Blog Editor, IOE Digital10 July 2017

Natasha Codiroli Mcmaster

There is a vast amount of research showing that women are less likely to study STEM subjects. This is a persistent finding in countries across the world and at all levels of education, and this ultimately leads to a divided workforce. With STEM subjects often paying higher salaries, it is a key contributor to the gender pay gap. Recent research also suggests that STEM (science, technology, engineering and mathematics) skills are required for 1 in 6 non-STEM occupations, and estimates expect this to group considerably over time.

What was less clear, until recently, was how consistent these divisions were depending on children’s social circumstances. To address this, I analysed data from a nationally representative cohort of more than 4,000 students in England. The data included information on students’ subject choices in Higher Education and academic attainment. Students’ parents were also interviewed and asked a wide range of questions about their social circumstances, such as their level of education, income, and job type.

My study showed that whilst young men were drawn towards STEM subjects regardless of their parents’ social position, young women from less advantaged social backgrounds were particularly less likely to study STEM subjects. For the most advantaged third of students, there was no gender gap. This suggests that whatever is holding young women back from studying STEM is only acting as a barrier to relatively disadvantaged young women.

Qualitative exploration of the ‘types’ of young women who choose to study post-compulsory physics compliments these findings. Researchers on the ASPIRES project interviewed more than 70 students in depth throughout their schooling and found that girls studying physics tended to be from highly educated and well-off families, often with parents also working in STEM jobs.

It is becoming more apparent that this is not only the case in England. Another recent study has found similar results, this time using representative data from the Netherlands. Not only were gender differences in choice of STEM subjects smaller for the most advantaged students, but the gender differences in choice of subjects typically dominated by women were also reduced. Young men from well-off backgrounds were more likely to study health and related subjects than their less well-off peers.

Gender norms, parenting, and family background

Why are privileged young women more likely to study STEM subjects? A focal issue in getting women into STEM is socialisation about what is ‘for’ girls and what is ‘for’ boys. This starts early, from the differences in toys advertised towards girls and boys to the ways in which adults engage with babies of different genders.Whilst advertising campaigns with a clear gender bias – like the recent GAP campaign in which girls were described a ‘social butterflies’ and boys as ‘little scholars’ – are often met with derision, they undoubtedly have an effect on children. Girls are expected to want to care for others, whilst boys are expected to want to build things. As children get older, boys are more likely to be praised for their natural intelligence, and STEM subjects are often seen as only for the brightest and most gifted students.

This explains to some extent why young women would be less likely to study STEM subjects, but not why more advantaged young women seem to be more resilient to these effects. One possibility is that their parents’ education level is directly associated with their ideas about gender norms, and this is passed on to their children.
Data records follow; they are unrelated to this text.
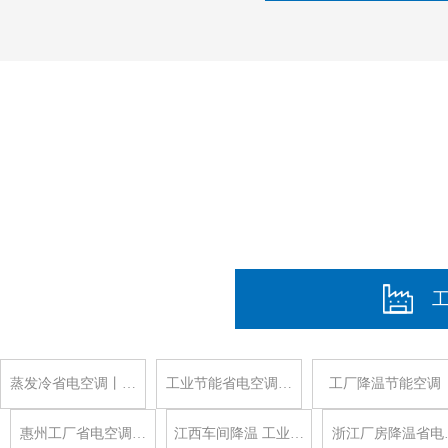
蒸发冷省电空调丨…
工业节能省电空调…
工厂降温节能空调
惠州工厂省电空调…
江西车间降温 工业…
浙江厂房降温省电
There is evidence to suggest that higher educated parents have less traditional views about gender roles. Perhaps more educated parents are better at shielding their children from the stereotyping they will experience as they get older?

Students are not only stereotyped by gender but also their class background and family income. Students from less privileged backgrounds are rated as less able than their peers, even when they have similar levels of attainment, and as noted previously, STEM subjects are often seen as for particularly brainy students. So, disadvantaged students would likely need to have great resilience to deal with these multiple stereotypes.

How do we go forward?

The government’s Industrial Strategy Green Paper highlights the need to increase STEM skills overall, with acknowledgment that increasing uptake of under-represented groups is a key way to address current skills gaps. The results of these studies could be extremely useful in closing the gender gap in access to STEM subjects as a whole. Currently, the majority of interventions aimed at getting more women into STEM are targeted at all girls and young women. Findings from this research suggest that perhaps more focus needs to be put into interventions targeting less advantaged girls in particular.

Students from lower SES groups are less likely to receive good quality careers advice but are the ones who need it most. A clear way to get more students to study STEM would be to give them knowledge of the wide range of careers available upon graduation after studying STEM, or of the subjects they need to study at GCSE and A-level to study STEM at university. Advantaged students, particularly those whose parents work in STEM spheres are most likely to already have access to this knowledge.

There are approaches that could help close the gap without targeting. The WISE campaign People Like Me helps dispel myths that there’s just one type of STEM professional (usually male and from a well-off background). Whilst the EDF Energy Pretty Curious campaign was clumsy in language, it challenged the notion that femininity is incompatible with STEM. There are also increasing examples of diverse scientists in popular culture. For example Iron Man is an accomplished engineer and most recently represented as a black woman. A move towards these positive representations may be particularly persuading for children growing up with strong traditional gender norms, or with other stereotypes to contend with. But we also need more representation of ‘every-day’ female scientists to combat the myths that only extremely academically gifted people are suited to science and maths.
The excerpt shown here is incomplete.